◆ Work order
Retype, word for word, each line between the lines holding "は受付時にお申し出下さい" and "Herzen brennt. Hier", inclusive, and leave the rest of the data alone.

◆ Provided data
========================================================================
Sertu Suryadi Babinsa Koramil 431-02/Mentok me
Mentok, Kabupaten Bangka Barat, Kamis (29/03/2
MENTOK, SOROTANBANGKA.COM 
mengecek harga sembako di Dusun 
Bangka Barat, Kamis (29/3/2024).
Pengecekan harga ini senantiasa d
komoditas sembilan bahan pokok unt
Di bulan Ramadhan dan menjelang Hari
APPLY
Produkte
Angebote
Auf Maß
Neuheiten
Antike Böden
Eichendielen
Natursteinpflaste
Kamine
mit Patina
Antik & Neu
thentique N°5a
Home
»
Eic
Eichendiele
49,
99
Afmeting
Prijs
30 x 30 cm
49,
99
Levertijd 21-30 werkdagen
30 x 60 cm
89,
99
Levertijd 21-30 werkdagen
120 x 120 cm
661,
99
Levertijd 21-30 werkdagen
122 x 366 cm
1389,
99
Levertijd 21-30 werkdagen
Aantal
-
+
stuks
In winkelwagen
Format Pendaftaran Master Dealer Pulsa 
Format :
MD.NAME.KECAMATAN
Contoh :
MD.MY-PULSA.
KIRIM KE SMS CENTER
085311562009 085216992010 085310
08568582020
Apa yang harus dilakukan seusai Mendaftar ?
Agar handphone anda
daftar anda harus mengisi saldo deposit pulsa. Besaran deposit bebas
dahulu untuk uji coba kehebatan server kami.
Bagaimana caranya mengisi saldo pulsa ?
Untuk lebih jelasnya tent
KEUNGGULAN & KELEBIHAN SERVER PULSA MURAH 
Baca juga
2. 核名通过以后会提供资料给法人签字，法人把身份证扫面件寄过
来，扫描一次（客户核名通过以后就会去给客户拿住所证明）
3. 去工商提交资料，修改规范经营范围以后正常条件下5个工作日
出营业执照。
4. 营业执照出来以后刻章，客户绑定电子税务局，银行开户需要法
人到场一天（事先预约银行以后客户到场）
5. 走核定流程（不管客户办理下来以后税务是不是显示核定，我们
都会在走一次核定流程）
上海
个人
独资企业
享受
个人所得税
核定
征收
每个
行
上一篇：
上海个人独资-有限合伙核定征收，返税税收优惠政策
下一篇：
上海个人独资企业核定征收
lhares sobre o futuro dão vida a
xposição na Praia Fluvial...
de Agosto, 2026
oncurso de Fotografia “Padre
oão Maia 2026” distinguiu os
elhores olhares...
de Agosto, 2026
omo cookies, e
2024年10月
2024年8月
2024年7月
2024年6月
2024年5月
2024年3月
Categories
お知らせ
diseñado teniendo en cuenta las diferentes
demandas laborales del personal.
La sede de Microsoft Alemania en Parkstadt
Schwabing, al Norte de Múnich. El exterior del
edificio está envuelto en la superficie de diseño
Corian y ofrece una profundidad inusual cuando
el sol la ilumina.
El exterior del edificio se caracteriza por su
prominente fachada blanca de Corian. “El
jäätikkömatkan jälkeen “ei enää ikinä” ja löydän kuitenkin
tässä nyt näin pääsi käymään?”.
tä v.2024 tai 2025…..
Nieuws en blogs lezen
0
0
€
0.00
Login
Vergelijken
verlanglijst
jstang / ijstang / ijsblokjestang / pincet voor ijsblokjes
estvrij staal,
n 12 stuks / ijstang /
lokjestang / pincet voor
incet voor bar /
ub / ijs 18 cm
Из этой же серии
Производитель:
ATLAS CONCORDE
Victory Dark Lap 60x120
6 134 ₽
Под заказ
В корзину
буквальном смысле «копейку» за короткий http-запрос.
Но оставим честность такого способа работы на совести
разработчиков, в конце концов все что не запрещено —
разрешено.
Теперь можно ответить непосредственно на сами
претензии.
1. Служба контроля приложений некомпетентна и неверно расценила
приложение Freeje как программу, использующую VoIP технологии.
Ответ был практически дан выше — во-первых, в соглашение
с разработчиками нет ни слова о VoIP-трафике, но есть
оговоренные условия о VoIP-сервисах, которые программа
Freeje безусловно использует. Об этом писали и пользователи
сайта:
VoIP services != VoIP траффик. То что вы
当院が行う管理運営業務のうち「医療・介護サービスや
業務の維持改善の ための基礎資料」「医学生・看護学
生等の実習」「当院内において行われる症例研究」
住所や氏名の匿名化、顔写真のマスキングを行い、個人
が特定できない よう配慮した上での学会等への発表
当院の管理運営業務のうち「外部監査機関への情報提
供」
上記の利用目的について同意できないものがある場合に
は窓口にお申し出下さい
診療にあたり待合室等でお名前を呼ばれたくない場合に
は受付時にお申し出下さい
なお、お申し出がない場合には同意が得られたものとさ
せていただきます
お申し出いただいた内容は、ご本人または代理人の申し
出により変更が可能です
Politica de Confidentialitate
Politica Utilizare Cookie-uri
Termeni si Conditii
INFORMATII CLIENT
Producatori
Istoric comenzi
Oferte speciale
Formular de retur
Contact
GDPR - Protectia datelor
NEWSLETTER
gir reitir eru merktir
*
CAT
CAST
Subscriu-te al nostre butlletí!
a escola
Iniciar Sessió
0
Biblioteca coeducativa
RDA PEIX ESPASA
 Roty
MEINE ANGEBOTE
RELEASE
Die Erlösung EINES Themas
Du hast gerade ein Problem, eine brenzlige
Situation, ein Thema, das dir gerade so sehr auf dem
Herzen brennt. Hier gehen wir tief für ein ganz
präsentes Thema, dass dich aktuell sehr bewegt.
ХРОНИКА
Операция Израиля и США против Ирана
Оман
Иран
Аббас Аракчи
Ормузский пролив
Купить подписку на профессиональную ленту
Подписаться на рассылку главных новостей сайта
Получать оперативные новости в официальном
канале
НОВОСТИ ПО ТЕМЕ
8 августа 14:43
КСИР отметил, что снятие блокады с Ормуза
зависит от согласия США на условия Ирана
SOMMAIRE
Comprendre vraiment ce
========================================================================
◆ Result
は受付時にお申し出下さい
なお、お申し出がない場合には同意が得られたものとさ
せていただきます
お申し出いただいた内容は、ご本人または代理人の申し
出により変更が可能です
Politica de Confidentialitate
Politica Utilizare Cookie-uri
Termeni si Conditii
INFORMATII CLIENT
Producatori
Istoric comenzi
Oferte speciale
Formular de retur
Contact
GDPR - Protectia datelor
NEWSLETTER
gir reitir eru merktir
*
CAT
CAST
Subscriu-te al nostre butlletí!
a escola
Iniciar Sessió
0
Biblioteca coeducativa
RDA PEIX ESPASA
 Roty
MEINE ANGEBOTE
RELEASE
Die Erlösung EINES Themas
Du hast gerade ein Problem, eine brenzlige
Situation, ein Thema, das dir gerade so sehr auf dem
Herzen brennt. Hier gehen wir tief für ein ganz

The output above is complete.